◆ TRY IT ◆
Would you repeat exactly the part of the listing below that runs from the line containing "Crew,Schiff und Media" down to the line containing "崎県における介護ロボット等テクノロジー導入において", inclusive, and nothing else?

◆ SOURCE RECORDS ◆
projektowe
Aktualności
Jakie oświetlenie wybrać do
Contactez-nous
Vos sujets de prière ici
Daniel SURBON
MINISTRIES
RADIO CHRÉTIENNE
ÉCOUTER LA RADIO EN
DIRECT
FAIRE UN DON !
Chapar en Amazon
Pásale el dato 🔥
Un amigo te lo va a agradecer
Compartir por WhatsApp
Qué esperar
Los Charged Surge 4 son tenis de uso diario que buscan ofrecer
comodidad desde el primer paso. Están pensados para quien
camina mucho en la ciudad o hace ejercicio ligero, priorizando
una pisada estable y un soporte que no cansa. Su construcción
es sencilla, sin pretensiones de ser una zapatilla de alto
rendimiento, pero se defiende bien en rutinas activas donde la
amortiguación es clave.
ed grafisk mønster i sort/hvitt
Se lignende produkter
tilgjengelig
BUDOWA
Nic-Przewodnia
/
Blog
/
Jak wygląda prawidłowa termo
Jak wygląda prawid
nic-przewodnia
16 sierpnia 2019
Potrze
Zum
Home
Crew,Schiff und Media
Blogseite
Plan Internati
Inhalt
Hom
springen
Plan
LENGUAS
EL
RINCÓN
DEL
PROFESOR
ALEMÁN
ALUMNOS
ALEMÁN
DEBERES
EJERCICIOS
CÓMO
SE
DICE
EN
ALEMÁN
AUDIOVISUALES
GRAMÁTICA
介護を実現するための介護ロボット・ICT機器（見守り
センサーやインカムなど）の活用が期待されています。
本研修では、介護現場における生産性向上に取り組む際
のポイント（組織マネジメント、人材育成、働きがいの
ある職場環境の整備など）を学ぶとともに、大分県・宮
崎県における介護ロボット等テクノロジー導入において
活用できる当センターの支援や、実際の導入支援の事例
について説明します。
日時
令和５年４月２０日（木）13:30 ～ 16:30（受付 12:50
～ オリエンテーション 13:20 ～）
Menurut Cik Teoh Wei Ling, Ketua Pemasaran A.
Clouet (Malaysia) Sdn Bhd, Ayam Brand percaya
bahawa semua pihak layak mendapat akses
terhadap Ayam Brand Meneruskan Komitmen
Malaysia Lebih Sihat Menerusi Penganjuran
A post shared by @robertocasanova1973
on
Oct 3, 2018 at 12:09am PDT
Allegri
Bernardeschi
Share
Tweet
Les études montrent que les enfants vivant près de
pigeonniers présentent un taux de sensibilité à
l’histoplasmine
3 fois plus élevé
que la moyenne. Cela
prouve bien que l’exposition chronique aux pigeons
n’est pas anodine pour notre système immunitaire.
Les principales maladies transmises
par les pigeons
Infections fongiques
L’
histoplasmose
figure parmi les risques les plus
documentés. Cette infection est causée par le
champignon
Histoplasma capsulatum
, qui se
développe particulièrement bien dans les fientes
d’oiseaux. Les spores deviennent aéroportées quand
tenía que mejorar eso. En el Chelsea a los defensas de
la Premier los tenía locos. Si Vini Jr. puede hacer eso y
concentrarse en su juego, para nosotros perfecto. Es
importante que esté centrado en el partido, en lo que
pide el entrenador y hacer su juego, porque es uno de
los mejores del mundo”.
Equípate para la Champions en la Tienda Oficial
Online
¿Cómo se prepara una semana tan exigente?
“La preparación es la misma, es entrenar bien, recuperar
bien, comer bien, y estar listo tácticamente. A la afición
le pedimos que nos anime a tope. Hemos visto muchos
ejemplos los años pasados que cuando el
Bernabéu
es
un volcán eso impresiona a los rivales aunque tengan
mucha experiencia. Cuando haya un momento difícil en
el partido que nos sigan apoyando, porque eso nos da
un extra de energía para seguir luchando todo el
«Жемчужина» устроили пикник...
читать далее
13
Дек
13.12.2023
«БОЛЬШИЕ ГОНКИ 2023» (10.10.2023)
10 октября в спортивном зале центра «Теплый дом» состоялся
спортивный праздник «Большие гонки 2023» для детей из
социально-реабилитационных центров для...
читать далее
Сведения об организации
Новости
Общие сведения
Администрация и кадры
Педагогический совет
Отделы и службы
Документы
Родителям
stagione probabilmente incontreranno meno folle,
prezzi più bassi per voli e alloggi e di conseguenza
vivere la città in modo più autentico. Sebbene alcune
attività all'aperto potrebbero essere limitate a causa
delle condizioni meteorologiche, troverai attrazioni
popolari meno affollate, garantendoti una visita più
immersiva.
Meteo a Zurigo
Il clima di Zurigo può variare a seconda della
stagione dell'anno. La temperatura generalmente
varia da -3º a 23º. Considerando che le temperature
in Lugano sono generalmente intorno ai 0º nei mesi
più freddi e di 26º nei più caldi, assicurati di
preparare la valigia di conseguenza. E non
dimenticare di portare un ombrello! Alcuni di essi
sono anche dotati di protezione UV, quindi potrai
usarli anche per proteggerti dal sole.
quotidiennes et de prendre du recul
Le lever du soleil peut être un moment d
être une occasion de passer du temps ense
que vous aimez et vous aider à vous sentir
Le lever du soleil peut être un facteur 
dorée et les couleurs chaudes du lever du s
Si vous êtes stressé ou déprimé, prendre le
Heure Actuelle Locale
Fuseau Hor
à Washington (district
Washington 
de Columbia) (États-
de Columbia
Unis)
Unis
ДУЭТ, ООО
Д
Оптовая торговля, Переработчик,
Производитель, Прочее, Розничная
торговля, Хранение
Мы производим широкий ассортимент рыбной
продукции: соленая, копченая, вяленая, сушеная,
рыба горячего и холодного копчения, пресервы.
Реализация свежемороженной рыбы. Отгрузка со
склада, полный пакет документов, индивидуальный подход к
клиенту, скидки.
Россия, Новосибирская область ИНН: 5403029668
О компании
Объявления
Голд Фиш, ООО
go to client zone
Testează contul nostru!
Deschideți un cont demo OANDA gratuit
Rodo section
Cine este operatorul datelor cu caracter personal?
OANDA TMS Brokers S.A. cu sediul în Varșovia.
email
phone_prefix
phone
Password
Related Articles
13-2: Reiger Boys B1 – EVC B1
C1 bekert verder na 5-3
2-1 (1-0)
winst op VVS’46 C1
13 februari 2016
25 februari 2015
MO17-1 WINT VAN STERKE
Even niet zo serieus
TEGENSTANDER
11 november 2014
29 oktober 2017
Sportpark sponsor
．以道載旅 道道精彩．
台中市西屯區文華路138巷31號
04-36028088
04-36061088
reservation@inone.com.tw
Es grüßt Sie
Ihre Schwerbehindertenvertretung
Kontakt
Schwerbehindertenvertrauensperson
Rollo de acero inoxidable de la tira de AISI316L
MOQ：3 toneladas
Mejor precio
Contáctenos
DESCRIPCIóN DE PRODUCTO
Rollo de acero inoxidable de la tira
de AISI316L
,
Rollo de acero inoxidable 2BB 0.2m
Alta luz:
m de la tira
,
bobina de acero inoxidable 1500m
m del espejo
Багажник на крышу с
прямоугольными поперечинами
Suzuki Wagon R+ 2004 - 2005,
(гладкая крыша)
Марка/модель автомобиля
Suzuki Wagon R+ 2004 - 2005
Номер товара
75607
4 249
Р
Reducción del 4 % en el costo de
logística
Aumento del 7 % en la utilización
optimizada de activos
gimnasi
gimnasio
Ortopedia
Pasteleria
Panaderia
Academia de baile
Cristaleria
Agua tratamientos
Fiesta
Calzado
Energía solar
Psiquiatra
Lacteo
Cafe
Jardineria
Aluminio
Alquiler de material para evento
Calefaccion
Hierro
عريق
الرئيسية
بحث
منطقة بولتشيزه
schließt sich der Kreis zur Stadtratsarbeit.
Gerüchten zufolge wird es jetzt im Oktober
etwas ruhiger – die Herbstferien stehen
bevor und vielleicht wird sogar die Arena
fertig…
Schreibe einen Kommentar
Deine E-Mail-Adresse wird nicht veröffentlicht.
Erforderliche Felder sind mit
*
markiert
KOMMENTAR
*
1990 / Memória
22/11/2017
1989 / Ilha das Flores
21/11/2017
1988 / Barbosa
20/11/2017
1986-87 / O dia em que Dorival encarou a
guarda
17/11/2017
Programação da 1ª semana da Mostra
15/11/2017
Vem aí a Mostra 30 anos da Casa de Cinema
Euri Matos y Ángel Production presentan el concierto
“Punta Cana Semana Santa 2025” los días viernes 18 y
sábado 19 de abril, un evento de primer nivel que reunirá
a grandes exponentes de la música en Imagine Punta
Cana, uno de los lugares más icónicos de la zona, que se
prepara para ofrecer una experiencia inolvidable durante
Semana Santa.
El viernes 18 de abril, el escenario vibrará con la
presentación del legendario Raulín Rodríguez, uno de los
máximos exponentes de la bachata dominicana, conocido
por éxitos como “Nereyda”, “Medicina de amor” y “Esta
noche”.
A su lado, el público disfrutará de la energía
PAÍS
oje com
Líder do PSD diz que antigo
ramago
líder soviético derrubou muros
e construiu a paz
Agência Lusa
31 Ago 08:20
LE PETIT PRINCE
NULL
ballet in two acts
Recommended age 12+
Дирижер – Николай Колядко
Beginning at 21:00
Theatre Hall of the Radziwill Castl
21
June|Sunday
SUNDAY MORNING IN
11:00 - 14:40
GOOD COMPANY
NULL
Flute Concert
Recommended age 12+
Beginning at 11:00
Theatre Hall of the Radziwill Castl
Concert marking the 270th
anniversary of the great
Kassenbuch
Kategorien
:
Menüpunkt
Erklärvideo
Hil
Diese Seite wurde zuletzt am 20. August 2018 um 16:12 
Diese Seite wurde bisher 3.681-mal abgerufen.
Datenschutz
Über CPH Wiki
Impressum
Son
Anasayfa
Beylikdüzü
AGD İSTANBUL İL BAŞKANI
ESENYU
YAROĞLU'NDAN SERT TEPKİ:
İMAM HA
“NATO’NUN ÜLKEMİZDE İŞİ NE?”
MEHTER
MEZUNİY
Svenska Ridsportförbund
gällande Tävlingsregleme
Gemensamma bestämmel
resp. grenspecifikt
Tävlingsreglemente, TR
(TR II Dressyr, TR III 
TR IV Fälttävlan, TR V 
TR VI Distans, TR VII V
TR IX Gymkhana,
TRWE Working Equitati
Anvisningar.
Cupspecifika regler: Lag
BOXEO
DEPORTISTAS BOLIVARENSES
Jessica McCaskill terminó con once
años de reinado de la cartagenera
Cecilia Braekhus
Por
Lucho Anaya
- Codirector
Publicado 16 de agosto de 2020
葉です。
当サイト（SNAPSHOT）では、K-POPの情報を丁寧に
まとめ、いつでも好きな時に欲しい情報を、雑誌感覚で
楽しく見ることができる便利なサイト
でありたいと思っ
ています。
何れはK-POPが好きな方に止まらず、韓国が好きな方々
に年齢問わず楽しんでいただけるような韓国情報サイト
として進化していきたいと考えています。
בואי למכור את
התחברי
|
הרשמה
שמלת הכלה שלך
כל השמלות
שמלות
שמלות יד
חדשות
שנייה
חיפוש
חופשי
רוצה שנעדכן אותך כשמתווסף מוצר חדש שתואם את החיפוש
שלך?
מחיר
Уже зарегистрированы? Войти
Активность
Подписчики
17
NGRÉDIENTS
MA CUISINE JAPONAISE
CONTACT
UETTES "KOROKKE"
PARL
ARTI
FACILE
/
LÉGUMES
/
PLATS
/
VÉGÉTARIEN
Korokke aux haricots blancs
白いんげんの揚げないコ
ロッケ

◆ RESPONSE ◆
Crew,Schiff und Media
Blogseite
Plan Internati
Inhalt
Hom
springen
Plan
LENGUAS
EL
RINCÓN
DEL
PROFESOR
ALEMÁN
ALUMNOS
ALEMÁN
DEBERES
EJERCICIOS
CÓMO
SE
DICE
EN
ALEMÁN
AUDIOVISUALES
GRAMÁTICA
介護を実現するための介護ロボット・ICT機器（見守り
センサーやインカムなど）の活用が期待されています。
本研修では、介護現場における生産性向上に取り組む際
のポイント（組織マネジメント、人材育成、働きがいの
ある職場環境の整備など）を学ぶとともに、大分県・宮
崎県における介護ロボット等テクノロジー導入において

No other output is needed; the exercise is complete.